I understand why violence wouldn't work, it doesn't deal with the root of the problem, and given that sexual violence/coercion is not about actual attraction, but rather a power issue, causing men to fell disempowered without changing the basic outlook about sex/behaviour would probably be worse than doing nothing at all.

Hm. So much for my much-vaunted belief in my own simple-mindedness. Ah well, it's mostly a self-deprecatory humour stance anyway.

Thanks for the opportunity to discuss something weighty and real without being too similar or dissimilar in perspective. Most of the time I end up in a discussion like this, I'm either too similar or else diametrically opposed to the other person :P
Feb. 28th, 2007 03:32 am (UTC)
The hobby has grown out of it's "adolescent" need to populate monster compendiums with bare-breasted pseudo-monsters.

Have you seen the RPG motivational posters? They're all great, but I'm specifically reminded of this one. XD

Anyway, thanks for the conversation as well.

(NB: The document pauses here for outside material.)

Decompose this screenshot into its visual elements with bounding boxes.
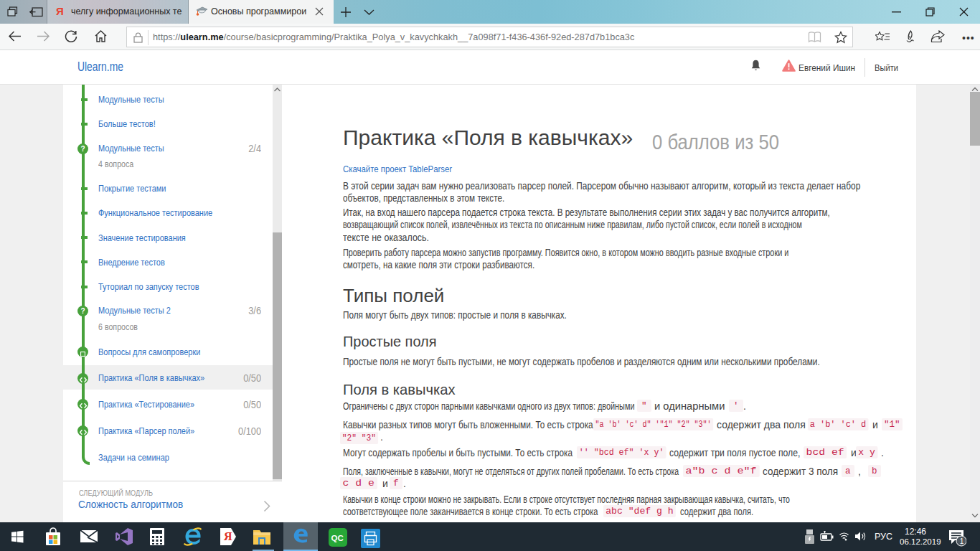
svg-text:Я: Я [224,530,232,542]
svg-text:QC: QC [331,534,344,542]
svg-text:1: 1 [960,537,964,545]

I enjoy it when people come in with their own thoughts, as well as respect for mine.

Also, I have seen George Takei's response to Hardaway. Everything I hear about that man (Takei) tells me he's kickass. XD
Feb. 24th, 2007 04:10 am (UTC)
I assume you heard of the Tim Hardaway/George Takei thing?

If not, here is the super short summary:

Tim Hardaway denounced a fellow former NBA player who came out of the closet, and claimed that he hated gays, and that he's homophobic.

George Takei's response (Or atleast the punchline part of his response) is summarized in the above icon. It'll be vanishing from my portfolio of images in two days so that it can be the exclusive property of a friend. Though George has such a wonderful maniacal laugh... I'll probably replace it with an animation of just his laughter.

Ugh. Double-post. Ah well, it's not a forum, so it's not like ther's a post score I'm inflating here.